- WORK ORDER: Leave out all pictures while repeating the records exactly and completely.
------ ENTRIES SUPPLIED ------
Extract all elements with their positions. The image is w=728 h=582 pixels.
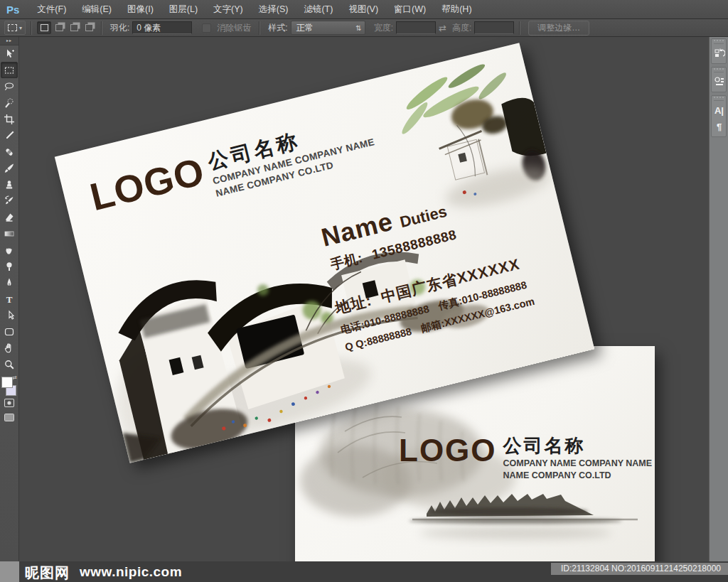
quick-selection-icon	[4, 97, 15, 109]
dock-grip[interactable]	[714, 68, 724, 72]
hand-tool[interactable]	[1, 340, 18, 356]
menu-layer[interactable]: 图层(L)	[161, 0, 205, 18]
menu-file[interactable]: 文件(F)	[29, 0, 74, 18]
dodge-tool[interactable]	[1, 258, 18, 274]
quick-mask-icon	[4, 398, 15, 408]
foreground-color-swatch[interactable]	[1, 377, 13, 388]
menu-bar: Ps 文件(F) 编辑(E) 图像(I) 图层(L) 文字(Y) 选择(S) 滤…	[0, 0, 728, 19]
menu-help[interactable]: 帮助(H)	[434, 0, 479, 18]
image-id-text: ID:21132804 NO:20160911214250218000	[551, 563, 728, 575]
dock-grip[interactable]	[714, 97, 724, 101]
dodge-icon	[4, 261, 15, 272]
type-tool[interactable]: T	[1, 291, 18, 307]
selection-mode-new[interactable]	[37, 21, 51, 34]
menu-filter[interactable]: 滤镜(T)	[296, 0, 341, 18]
dock-group-history	[711, 38, 727, 64]
rounded-rect-icon	[4, 326, 15, 338]
options-bar: ▾ 羽化: 消除锯齿 样式: 正常 ⇅ 宽度: ⇄ 高度: 调整边缘…	[0, 19, 728, 37]
smudge-tool[interactable]	[1, 242, 18, 258]
pen-tool[interactable]	[1, 274, 18, 291]
spot-healing-brush-tool[interactable]	[1, 144, 18, 160]
dock-group-type: A| ¶	[711, 95, 727, 137]
history-panel-icon	[714, 48, 725, 59]
crop-tool[interactable]	[1, 111, 18, 127]
back-company-name-en2: NAME COMPANY CO.LTD	[503, 470, 653, 481]
back-company-name-cn: 公司名称	[503, 436, 653, 456]
tool-preset-picker[interactable]: ▾	[4, 21, 26, 35]
workspace: ▸▸ T ⇄	[0, 37, 728, 561]
back-logo-block: LOGO 公司名称 COMPANY NAME COMPANY NAME NAME…	[399, 436, 652, 481]
back-logo-text: LOGO	[399, 436, 497, 465]
eyedropper-icon	[4, 130, 15, 141]
spinner-icon: ⇅	[355, 24, 361, 32]
height-input[interactable]	[474, 21, 514, 34]
refine-edge-button[interactable]: 调整边缘…	[528, 21, 589, 36]
back-company-name-en1: COMPANY NAME COMPANY NAME	[503, 458, 653, 469]
photoshop-logo-icon: Ps	[6, 4, 19, 16]
eraser-tool[interactable]	[1, 209, 18, 225]
nipic-url: www.nipic.com	[80, 564, 182, 580]
clone-stamp-tool[interactable]	[1, 176, 18, 193]
type-icon: T	[4, 293, 15, 305]
bandage-icon	[4, 146, 15, 158]
menu-view[interactable]: 视图(V)	[341, 0, 386, 18]
character-panel-button[interactable]: A|	[712, 102, 727, 118]
smudge-icon	[4, 244, 15, 256]
menu-edit[interactable]: 编辑(E)	[74, 0, 119, 18]
move-icon	[4, 48, 15, 60]
marquee-icon	[4, 65, 15, 76]
swap-colors-icon[interactable]: ⇄	[12, 374, 17, 381]
marquee-icon	[8, 24, 17, 31]
canvas[interactable]: LOGO 公司名称 COMPANY NAME COMPANY NAME NAME…	[19, 37, 709, 561]
brush-icon	[4, 163, 15, 174]
path-selection-tool[interactable]	[1, 307, 18, 323]
character-panel-icon: A|	[714, 105, 724, 116]
selection-mode-intersect[interactable]	[82, 21, 96, 34]
feather-input[interactable]	[132, 21, 192, 34]
eraser-icon	[4, 212, 15, 223]
quick-selection-tool[interactable]	[1, 95, 18, 111]
svg-text:T: T	[6, 293, 13, 304]
adjustments-panel-button[interactable]	[712, 74, 727, 90]
gradient-tool[interactable]	[1, 225, 18, 242]
width-label: 宽度:	[374, 22, 393, 34]
toolbar-collapse-icon[interactable]: ▸▸	[0, 37, 18, 45]
style-label: 样式:	[268, 22, 287, 34]
quick-mask-button[interactable]	[1, 396, 18, 410]
selection-mode-subtract[interactable]	[67, 21, 81, 34]
brush-tool[interactable]	[1, 160, 18, 176]
swap-dimensions-icon[interactable]: ⇄	[439, 23, 446, 33]
move-tool[interactable]	[1, 45, 18, 62]
width-input[interactable]	[396, 21, 436, 34]
history-panel-button[interactable]	[712, 45, 727, 61]
menu-type[interactable]: 文字(Y)	[205, 0, 251, 18]
shape-tool[interactable]	[1, 323, 18, 340]
gradient-icon	[4, 228, 15, 239]
paragraph-panel-button[interactable]: ¶	[712, 119, 727, 134]
style-value: 正常	[296, 22, 314, 34]
menu-select[interactable]: 选择(S)	[251, 0, 296, 18]
menu-window[interactable]: 窗口(W)	[386, 0, 434, 18]
tools-panel: ▸▸ T ⇄	[0, 37, 19, 561]
lasso-tool[interactable]	[1, 78, 18, 95]
history-brush-icon	[4, 195, 15, 207]
selection-mode-add[interactable]	[52, 21, 66, 34]
subtract-selection-icon	[70, 24, 78, 31]
crop-icon	[4, 114, 15, 125]
nipic-logo: 昵图网	[25, 564, 70, 582]
paragraph-panel-icon: ¶	[717, 122, 722, 132]
photoshop-window: Ps 文件(F) 编辑(E) 图像(I) 图层(L) 文字(Y) 选择(S) 滤…	[0, 0, 728, 582]
screen-mode-button[interactable]	[1, 410, 18, 424]
eyedropper-tool[interactable]	[1, 127, 18, 144]
style-dropdown[interactable]: 正常 ⇅	[291, 21, 365, 35]
menu-image[interactable]: 图像(I)	[119, 0, 161, 18]
selection-mode-buttons	[37, 21, 96, 34]
antialias-checkbox[interactable]	[202, 23, 211, 33]
dock-grip[interactable]	[714, 40, 724, 44]
antialias-label: 消除锯齿	[217, 22, 251, 34]
dropdown-arrow-icon: ▾	[19, 25, 22, 31]
watermark-bar: 昵图网 www.nipic.com ID:21132804 NO:2016091…	[0, 561, 728, 582]
history-brush-tool[interactable]	[1, 193, 18, 209]
zoom-tool[interactable]	[1, 356, 18, 372]
rectangular-marquee-tool[interactable]	[1, 62, 18, 78]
------
- EXERCISE RESPONSE:
Extract all elements with their positions. The image is w=728 h=582 pixels.
quick-selection-icon	[4, 97, 15, 109]
dock-grip[interactable]	[714, 68, 724, 72]
hand-tool[interactable]	[1, 340, 18, 356]
menu-layer[interactable]: 图层(L)	[161, 0, 205, 18]
menu-file[interactable]: 文件(F)	[29, 0, 74, 18]
dodge-tool[interactable]	[1, 258, 18, 274]
quick-mask-icon	[4, 398, 15, 408]
foreground-color-swatch[interactable]	[1, 377, 13, 388]
menu-bar: Ps 文件(F) 编辑(E) 图像(I) 图层(L) 文字(Y) 选择(S) 滤…	[0, 0, 728, 19]
menu-help[interactable]: 帮助(H)	[434, 0, 479, 18]
image-id-text: ID:21132804 NO:20160911214250218000	[551, 563, 728, 575]
dock-grip[interactable]	[714, 97, 724, 101]
dodge-icon	[4, 261, 15, 272]
type-tool[interactable]: T	[1, 291, 18, 307]
selection-mode-new[interactable]	[37, 21, 51, 34]
menu-filter[interactable]: 滤镜(T)	[296, 0, 341, 18]
dock-group-history	[711, 38, 727, 64]
rounded-rect-icon	[4, 326, 15, 338]
options-bar: ▾ 羽化: 消除锯齿 样式: 正常 ⇅ 宽度: ⇄ 高度: 调整边缘…	[0, 19, 728, 37]
smudge-tool[interactable]	[1, 242, 18, 258]
pen-tool[interactable]	[1, 274, 18, 291]
spot-healing-brush-tool[interactable]	[1, 144, 18, 160]
dock-group-type: A| ¶	[711, 95, 727, 137]
history-panel-icon	[714, 48, 725, 59]
crop-tool[interactable]	[1, 111, 18, 127]
back-company-name-en2: NAME COMPANY CO.LTD	[503, 470, 653, 481]
back-company-name-cn: 公司名称	[503, 436, 653, 456]
tool-preset-picker[interactable]: ▾	[4, 21, 26, 35]
workspace: ▸▸ T ⇄	[0, 37, 728, 561]
back-logo-block: LOGO 公司名称 COMPANY NAME COMPANY NAME NAME…	[399, 436, 652, 481]
back-logo-text: LOGO	[399, 436, 497, 465]
eyedropper-icon	[4, 130, 15, 141]
spinner-icon: ⇅	[355, 24, 361, 32]
height-input[interactable]	[474, 21, 514, 34]
refine-edge-button[interactable]: 调整边缘…	[528, 21, 589, 36]
back-company-name-en1: COMPANY NAME COMPANY NAME	[503, 458, 653, 469]
photoshop-logo-icon: Ps	[6, 4, 19, 16]
eraser-tool[interactable]	[1, 209, 18, 225]
nipic-url: www.nipic.com	[80, 564, 182, 580]
clone-stamp-tool[interactable]	[1, 176, 18, 193]
type-icon: T	[4, 293, 15, 305]
bandage-icon	[4, 146, 15, 158]
menu-view[interactable]: 视图(V)	[341, 0, 386, 18]
character-panel-button[interactable]: A|	[712, 102, 727, 118]
smudge-icon	[4, 244, 15, 256]
menu-edit[interactable]: 编辑(E)	[74, 0, 119, 18]
move-icon	[4, 48, 15, 60]
marquee-icon	[4, 65, 15, 76]
swap-colors-icon[interactable]: ⇄	[12, 374, 17, 381]
marquee-icon	[8, 24, 17, 31]
canvas[interactable]: LOGO 公司名称 COMPANY NAME COMPANY NAME NAME…	[19, 37, 709, 561]
brush-icon	[4, 163, 15, 174]
path-selection-tool[interactable]	[1, 307, 18, 323]
character-panel-icon: A|	[714, 105, 724, 116]
selection-mode-intersect[interactable]	[82, 21, 96, 34]
feather-input[interactable]	[132, 21, 192, 34]
eraser-icon	[4, 212, 15, 223]
quick-selection-tool[interactable]	[1, 95, 18, 111]
svg-text:T: T	[6, 293, 13, 304]
adjustments-panel-button[interactable]	[712, 74, 727, 90]
gradient-tool[interactable]	[1, 225, 18, 242]
width-label: 宽度:	[374, 22, 393, 34]
toolbar-collapse-icon[interactable]: ▸▸	[0, 37, 18, 45]
style-label: 样式:	[268, 22, 287, 34]
quick-mask-button[interactable]	[1, 396, 18, 410]
selection-mode-subtract[interactable]	[67, 21, 81, 34]
brush-tool[interactable]	[1, 160, 18, 176]
swap-dimensions-icon[interactable]: ⇄	[439, 23, 446, 33]
move-tool[interactable]	[1, 45, 18, 62]
width-input[interactable]	[396, 21, 436, 34]
history-panel-button[interactable]	[712, 45, 727, 61]
menu-type[interactable]: 文字(Y)	[205, 0, 251, 18]
shape-tool[interactable]	[1, 323, 18, 340]
gradient-icon	[4, 228, 15, 239]
paragraph-panel-button[interactable]: ¶	[712, 119, 727, 134]
style-value: 正常	[296, 22, 314, 34]
menu-select[interactable]: 选择(S)	[251, 0, 296, 18]
menu-window[interactable]: 窗口(W)	[386, 0, 434, 18]
tools-panel: ▸▸ T ⇄	[0, 37, 19, 561]
lasso-tool[interactable]	[1, 78, 18, 95]
history-brush-icon	[4, 195, 15, 207]
selection-mode-add[interactable]	[52, 21, 66, 34]
subtract-selection-icon	[70, 24, 78, 31]
crop-icon	[4, 114, 15, 125]
nipic-logo: 昵图网	[25, 564, 70, 582]
paragraph-panel-icon: ¶	[717, 122, 722, 132]
photoshop-window: Ps 文件(F) 编辑(E) 图像(I) 图层(L) 文字(Y) 选择(S) 滤…	[0, 0, 728, 582]
screen-mode-button[interactable]	[1, 410, 18, 424]
eyedropper-tool[interactable]	[1, 127, 18, 144]
style-dropdown[interactable]: 正常 ⇅	[291, 21, 365, 35]
menu-image[interactable]: 图像(I)	[119, 0, 161, 18]
selection-mode-buttons	[37, 21, 96, 34]
antialias-checkbox[interactable]	[202, 23, 211, 33]
dock-grip[interactable]	[714, 40, 724, 44]
antialias-label: 消除锯齿	[217, 22, 251, 34]
dropdown-arrow-icon: ▾	[19, 25, 22, 31]
watermark-bar: 昵图网 www.nipic.com ID:21132804 NO:2016091…	[0, 561, 728, 582]
history-brush-tool[interactable]	[1, 193, 18, 209]
zoom-tool[interactable]	[1, 356, 18, 372]
rectangular-marquee-tool[interactable]	[1, 62, 18, 78]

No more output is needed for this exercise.